Not a shill. I'm very pro-crypto. BTC and every other system based on ECC are in grave danger. These lattice methods are a hop skip and a jump away from being used to unravel DLP problems. It took from 2016 until 2021 for them to crack RSA once the attack vector was understood. It'll take then much less than that to crack ECC. Fortunately for most people, Public keys are not exposed on the blockchain until spent. The people who will be fucked are people operating live hit wallets with exposed public keys (like crypto exchanges). Before long all trading will grind to a halt due to the ridiculous measures they'll need to take to protect their public keys.
BTC needs a DSA algorithm update NOW. Or it's fucking over.
This paper was finalized TODAY, with proof provided of a solution test case solved in Polynomial time. Read the paper if you can grok it. Google the author if you can't. Why would a renowned cryptographer pronounce time of death on one of his own inventions?

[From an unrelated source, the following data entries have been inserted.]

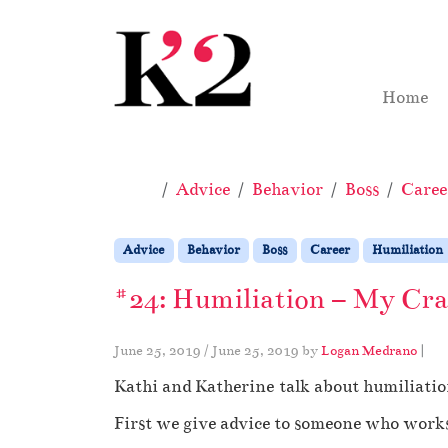
Skip to content
Skip to footer
Home
Home
Advice
Behavior
Boss
Caree
Advice
Behavior
Boss
Career
Humiliation
#24: Humiliation – My Craz
June 25, 2019
/
June 25, 2019
by
Logan Medrano
|
Kathi and Katherine talk about humiliation
First we give advice to someone who works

I wouldn't sell based on this news personally. Cracking RSA just proves the effectiveness of these lattice-based approaches. ECC is also being tested and likely will fall right behind RSA. I think there's time to fix Bitcoin to use a non-DLP based DSA, so hold onto your coins.
He proved he can crack RSA with lattice based methods, reducing them to P some of the time and getting them pretty damn close all of the time. These lattice based methods can be viewed almost like a multidimensional binary sort. Sometimes you just guess wrong and have to try the other chain. So there's an element of chance that keeps it from being purely P.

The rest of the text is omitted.